Andreas Schieder, Klubchef der SPÖ, sprach sich am Freitag für eine Halbierung aus, nannte aber keine konkreten Berufe. Für Peter Haubner, ÖVP-Abgeordneter und Wirtschaftsbund-Generalsekretär, kommt ein derartiger "Kahlschlag" nicht infrage. Bei den reglementierten Gewerben sieht er "wenig Spielraum, um nicht zu sagen, gar keinen Spielraum". Haubner argumentiert mit "Qualität und Qualifikation" von Leistung und Beruf. "Der Bäcker muss der Bäcker bleiben", bringt es der Schwarze auf den Punkt.

Weniger Lehrlinge befürchtet

Im Hintergrund tobt schon längst ein Streit, bei dem es nicht zuletzt um die Zukunft der Lehre geht. Wenn Gesellen- oder Meisterprüfungen nicht mehr Voraussetzung für die Ausübung eines Handwerks seien, werde auch die Lehrlingszahl stark schrumpfen, befürchtet etwa die Wirtschaftskammer. Sie verweist dabei auf die Entwicklung in Deutschland, wo die Zahl der reglementierten Gewerbe 2004 von 94 auf 41 reduziert wurde.

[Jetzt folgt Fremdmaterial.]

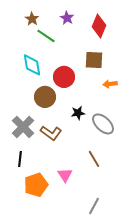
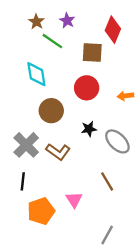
purple star: (67, 18) -> (67, 21), moved
brown square: (94, 60) -> (92, 52), moved
red circle: (64, 77) -> (87, 88), moved

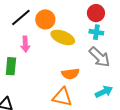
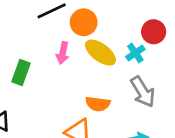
cyan cross: (96, 32) -> (135, 53), moved, turned 32
pink arrow: (25, 44) -> (63, 53), moved

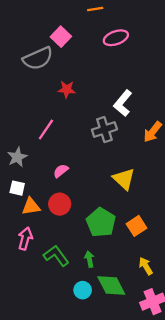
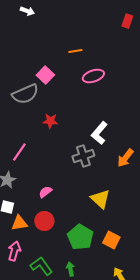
pink line: (46, 130) -> (19, 152), moved
orange square: (137, 226) -> (111, 240), turned -30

Seither sei die Zahl der Lehrlinge um fast ein Viertel zurückgegangen, sagt Reinhard Kainz von der Sparte Gewerbe und Handwerk in der Kammer. Folge war eine "Entqualifizierungsspirale". Entsprechende Erfahrungen habe man auch in Österreich gemacht, seit der "Berufsfotograf" vor zweieinhalb Jahren freigegeben wurde, tönt es aus dem Wirtschaftsbund.

Ganz anders sieht das die liberale Denkfabrik Agenda Austria, die sich für eine Reduktion der reglementierten Gewerbe von 80 auf 15 ausgesprochen hat. Sie verweist auf einen Rückgang der Lehrstellen in Deutschland schon seit 1998, also sechs Jahre vor der Lockerung der Berufszugänge. Das deute eher darauf hin, dass es sich um einen strukturellen Wandel handle, meint der Thinktank. Die Zahl der Lehrlinge sei abhängig von Konjunktur, Demografie und anderen Faktoren und gehe auch in Österreich kontinuierlich zurück: von fast 200.000 Ausbildungsplätzen in den 1980er-Jahren auf zuletzt rund 110.000. Zudem wird hervorgehoben, dass sich die Lehrlingszahlen mit oder ohne Gewerbeschranken gleich entwickelt hätten. Der streng geregelte Zugang garantiert also keine konstanten Lehrstellen.

Gewerbescheine

Handwerk und andere geschützte Berufe sind aber nicht der einzige Streitpunkt. Schieder sprach sich auch dafür aus, die 440 freien Tätigkeiten mit einem Gewerbeschein ausüben zu dürfen. Derzeit benötigt man zwei Bewilligungen, will beispielsweise ein Solariumsbetreiber eine Bräunungsdusche anbieten. In Österreich gibt es gut 600.000 Gewerbetreibende, aber 800.000 Gewerbescheine. Der Wirtschaftskammer sichert das über die Grundumlage hohe Einnahmen.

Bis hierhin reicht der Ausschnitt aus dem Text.